Rich, Full and Anorexic Lives: for some Manhattanites, not having anything is the new having it all
What does giving up drinking have to do with billionaires who pledge to give away half their wealth? Or the Kwaikiutl potlatch ceremony in which chiefs set their most prized possessions on fire or give them away for show?
I haven't had a drink in ten months and ten days. But who's counting?
My decision to stop drinking for “a while” came after a close encounter with a bottle of organic (of course! It’s good for you!) vodka. But it had more to do with the habitual glass or two or three of wine that every single woman with young children I know in Manhattan drinks every single night (except maybe Monday night, when you’ve spent the day juicing because you're detoxing from the weekend). You will drink more or less, probably, depending on what’s going on. Kindergarten notifications, after a whole fall and early winter of Kindergarten applications, are the main thing going on now. Please pass the vodka. Or in my case, don’t.
Manhattan mommies and other mommies across the country drink, most often wine, because it’s what we do. That is to say, while our drinking may be personal, or physiological, or psychological, it’s also deeply, and to my eye mostly, tribal. It’s nothing, nothing at all, to go out with girlfriends here (and elsewhere) and have three or four glasses of wine at a “mom’s night out.” Particularly if you don’t have to drive yourself home, as none of us do here — we’re a walking town, and a town of cabs and drivers and Uber — it’s virtually comme il faut.
The tribe I study would rather drink than eat. More than one friend who has gone to a nutritionist or holistic MD has reported to me that she agreed to give up X, Y, and Z but refused to give up alcohol. As Richard Kirschenbaum observed in the Observer recently, “I’ll have a couple of almonds” is the new motto of privileged Manhattanites. I might add that, while you will hear a wealthy Manhattanite say “a Martini, no olive” you will never, ever hear the reverse from a privileged Manhattan mommy. Drinking is something we won’t give up, most of us.

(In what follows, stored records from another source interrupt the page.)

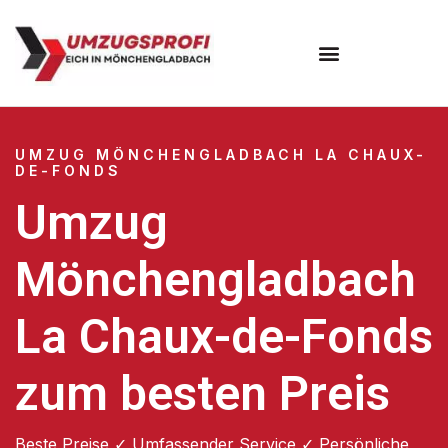
UMZUG MÖNCHENGLADBACH LA CHAUX-
DE-FONDS
Umzug
Mönchengladbach
La Chaux-de-Fonds
zum besten Preis
Beste Preise ✓ Umfassender Service ✓ Persönliche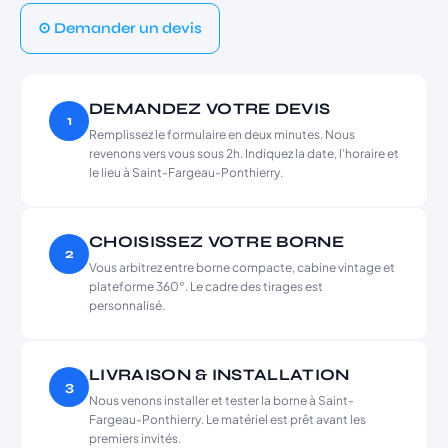
⊙ Demander un devis
DEMANDEZ VOTRE DEVIS
1
Remplissez le formulaire en deux minutes. Nous
revenons vers vous sous 2h. Indiquez la date, l’horaire et
le lieu à Saint-Fargeau-Ponthierry.
CHOISISSEZ VOTRE BORNE
2
Vous arbitrez entre borne compacte, cabine vintage et
plateforme 360°. Le cadre des tirages est
personnalisé.
LIVRAISON & INSTALLATION
3
Nous venons installer et tester la borne à Saint-
Fargeau-Ponthierry. Le matériel est prêt avant les
premiers invités.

So back to not drinking. It seems to go against the grain of my culture to stop. But giving up drinking couldn’t have been easier thanks to what I like to call the New Deprivation. No gluten, no dairy, no soy, no lactose, no processed sugar, no wheat. Deprivation is the new conspicuous consumption. In the same way a group of billionaires have vowed to give away all their wealth, the women I run with have agreed to give up just about everything — except wine. When the good people at the Celiac Center at Columbia Presbyterian told me what would be required of me a couple of years ago, the doctor compassionately observed, "Many people find it very difficult to have so many food categories taken out of their diets and out of their lives. Some people even become depressed." I told him it was a non-issue for me. He looked really, really perplexed. "My kids go to school on the Upper East Side," I explained, "I'm already a semi-professional anorexic." He nodded and said, that Yes, not long ago, another few women had told them essentially the same thing.
It’s not just that the wealthy and uber wealthy are eating less and juicing more. It’s that there’s a new philosophy afoot in town: having nothing is the new having it all.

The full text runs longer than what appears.